At that, Oghren stepped forward. “Caridin was trapped in the body of a golem,” he explained to the increasingly agitated crowd. “This Warden--” he gestured to Kitranna. “Granted him the mercy he sought, releasing him and destroying the Anvil of the Void.”

“Then why would he have given anything to her?” Harrowmont asked, gesturing towards Culwydd.

“Because I aided the Warden,” Culwydd said. “When she was in danger, I saved her. And before he died, Caridin crafted this crown, to give to the rightful ruler or Orzammar. And he gave it to me.”

“She is chosen by the ancestors themselves!” Oghren exclaimed. “She's Orzammar's next Queen, not either of you two!”

The Assembly burst into noise, the nobles talking and shouting over one another.

“Silence!” Bandelora called. The room fell quiet again. She stepped forward, gesturing for the crown in Culwydd's hands. Culwydd handed it over, and Bandelora looked it over. “This crown is of Paragon make,” she proclaimed. “And it bears house Ortan's ancient seal.” she looked around the room. “The Ancestors have chosen,” she said. “Lady Aeducan has returned from exile, and the Stone itself exonerates her, and raises her up. She is Queen.”

“No--!” Bhelen called out. “This—this isn't right! How dare you--!” he surged forward, blade in hand, and Culwydd raised her own hammer, but several guards grabbed Bhelen before he could do anything.
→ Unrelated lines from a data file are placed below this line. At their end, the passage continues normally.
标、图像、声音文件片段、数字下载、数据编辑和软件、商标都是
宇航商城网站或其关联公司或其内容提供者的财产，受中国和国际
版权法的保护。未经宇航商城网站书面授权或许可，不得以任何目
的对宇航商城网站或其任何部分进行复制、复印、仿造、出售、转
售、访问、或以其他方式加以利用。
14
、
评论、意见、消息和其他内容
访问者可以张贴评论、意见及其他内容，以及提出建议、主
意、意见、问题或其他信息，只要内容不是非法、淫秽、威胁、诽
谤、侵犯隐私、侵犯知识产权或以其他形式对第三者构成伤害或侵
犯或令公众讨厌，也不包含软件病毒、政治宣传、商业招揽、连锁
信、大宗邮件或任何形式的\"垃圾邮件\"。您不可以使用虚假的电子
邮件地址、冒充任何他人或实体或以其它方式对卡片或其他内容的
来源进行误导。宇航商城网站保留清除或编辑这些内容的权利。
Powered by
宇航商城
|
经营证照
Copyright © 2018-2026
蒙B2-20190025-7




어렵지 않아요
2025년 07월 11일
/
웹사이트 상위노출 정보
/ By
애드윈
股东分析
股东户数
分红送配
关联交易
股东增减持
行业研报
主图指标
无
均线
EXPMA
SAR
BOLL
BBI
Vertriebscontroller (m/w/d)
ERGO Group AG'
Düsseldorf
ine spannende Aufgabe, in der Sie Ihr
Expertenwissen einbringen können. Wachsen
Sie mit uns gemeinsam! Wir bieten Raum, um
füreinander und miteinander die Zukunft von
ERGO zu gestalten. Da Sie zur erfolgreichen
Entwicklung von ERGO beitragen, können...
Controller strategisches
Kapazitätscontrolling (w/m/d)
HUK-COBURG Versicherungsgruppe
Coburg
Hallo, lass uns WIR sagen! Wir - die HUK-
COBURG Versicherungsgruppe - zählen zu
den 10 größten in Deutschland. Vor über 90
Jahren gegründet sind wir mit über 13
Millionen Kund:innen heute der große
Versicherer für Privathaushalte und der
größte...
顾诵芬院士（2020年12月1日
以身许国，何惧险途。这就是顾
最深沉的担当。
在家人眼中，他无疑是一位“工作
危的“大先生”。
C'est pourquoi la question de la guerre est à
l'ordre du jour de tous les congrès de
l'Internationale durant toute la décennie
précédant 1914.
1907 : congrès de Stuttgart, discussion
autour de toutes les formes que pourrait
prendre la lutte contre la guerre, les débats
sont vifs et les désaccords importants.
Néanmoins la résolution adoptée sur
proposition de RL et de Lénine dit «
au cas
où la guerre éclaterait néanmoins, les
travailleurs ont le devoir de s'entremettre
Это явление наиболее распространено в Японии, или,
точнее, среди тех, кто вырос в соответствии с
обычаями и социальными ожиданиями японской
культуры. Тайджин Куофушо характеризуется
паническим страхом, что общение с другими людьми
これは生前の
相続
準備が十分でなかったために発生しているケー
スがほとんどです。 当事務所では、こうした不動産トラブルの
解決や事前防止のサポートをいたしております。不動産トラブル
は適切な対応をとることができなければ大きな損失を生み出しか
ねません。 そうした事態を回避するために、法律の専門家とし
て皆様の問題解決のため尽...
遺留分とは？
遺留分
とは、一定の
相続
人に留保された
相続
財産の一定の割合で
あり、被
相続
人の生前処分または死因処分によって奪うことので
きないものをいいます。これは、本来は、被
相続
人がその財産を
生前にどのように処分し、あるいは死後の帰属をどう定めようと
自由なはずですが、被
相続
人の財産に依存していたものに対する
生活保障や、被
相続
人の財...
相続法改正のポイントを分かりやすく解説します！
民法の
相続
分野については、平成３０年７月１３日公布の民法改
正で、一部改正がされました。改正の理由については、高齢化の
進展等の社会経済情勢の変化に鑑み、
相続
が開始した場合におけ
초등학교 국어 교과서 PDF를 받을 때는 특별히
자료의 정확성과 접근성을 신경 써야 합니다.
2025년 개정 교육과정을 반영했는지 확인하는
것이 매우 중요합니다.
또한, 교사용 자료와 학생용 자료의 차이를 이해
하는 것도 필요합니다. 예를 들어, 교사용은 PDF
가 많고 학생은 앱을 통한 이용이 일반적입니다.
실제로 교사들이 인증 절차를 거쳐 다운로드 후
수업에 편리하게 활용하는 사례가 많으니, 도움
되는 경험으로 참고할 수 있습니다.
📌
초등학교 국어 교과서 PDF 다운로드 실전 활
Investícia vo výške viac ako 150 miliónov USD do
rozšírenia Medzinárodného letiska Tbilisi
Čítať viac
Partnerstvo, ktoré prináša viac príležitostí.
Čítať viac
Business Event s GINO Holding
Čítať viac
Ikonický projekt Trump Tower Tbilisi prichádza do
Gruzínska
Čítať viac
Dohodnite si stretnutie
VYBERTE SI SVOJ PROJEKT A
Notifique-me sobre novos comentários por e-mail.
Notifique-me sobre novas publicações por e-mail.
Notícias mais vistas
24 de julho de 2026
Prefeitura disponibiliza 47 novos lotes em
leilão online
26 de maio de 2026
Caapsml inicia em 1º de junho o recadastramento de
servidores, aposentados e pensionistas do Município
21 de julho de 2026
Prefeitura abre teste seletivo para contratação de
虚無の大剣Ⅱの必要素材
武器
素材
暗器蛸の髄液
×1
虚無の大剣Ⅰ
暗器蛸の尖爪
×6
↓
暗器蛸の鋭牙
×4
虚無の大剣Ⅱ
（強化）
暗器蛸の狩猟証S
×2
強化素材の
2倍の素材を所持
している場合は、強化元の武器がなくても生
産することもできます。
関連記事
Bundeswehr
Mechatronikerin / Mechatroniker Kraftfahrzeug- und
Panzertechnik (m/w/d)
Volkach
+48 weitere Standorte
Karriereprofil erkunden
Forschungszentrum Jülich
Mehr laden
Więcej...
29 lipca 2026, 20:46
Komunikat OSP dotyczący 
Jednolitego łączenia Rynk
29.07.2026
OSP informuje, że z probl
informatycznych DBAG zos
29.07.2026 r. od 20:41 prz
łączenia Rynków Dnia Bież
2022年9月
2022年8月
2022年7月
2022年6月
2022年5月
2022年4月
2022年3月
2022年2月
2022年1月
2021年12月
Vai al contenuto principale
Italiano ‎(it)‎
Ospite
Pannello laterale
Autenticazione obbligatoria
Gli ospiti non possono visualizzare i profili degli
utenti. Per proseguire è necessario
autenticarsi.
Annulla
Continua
Harrowmont simply looked stunned.

Culwydd jutted her chin out and faced Harrowmont. “Have you any objections?” she demanded.

Harrowmont shook his head. “If Caridin has chosen you, then...you are to be Queen,” he said, bowing his head. “I cannot defy a Paragon. The throne is yours.”

“Good.” Culwydd looked around the room. “Are there any objections from any of you?”

No one answered.

She nodded, more to herself than anything, and faced Bandelora, who still held the crown out. Bandelora inclined her head, and Culwydd went on one knee before her.

“Let the Memories find you worthy,” Bandelora said, holding out the crown. “First amidst the Lords and Ladies of the houses, the Queen of Orzammar!”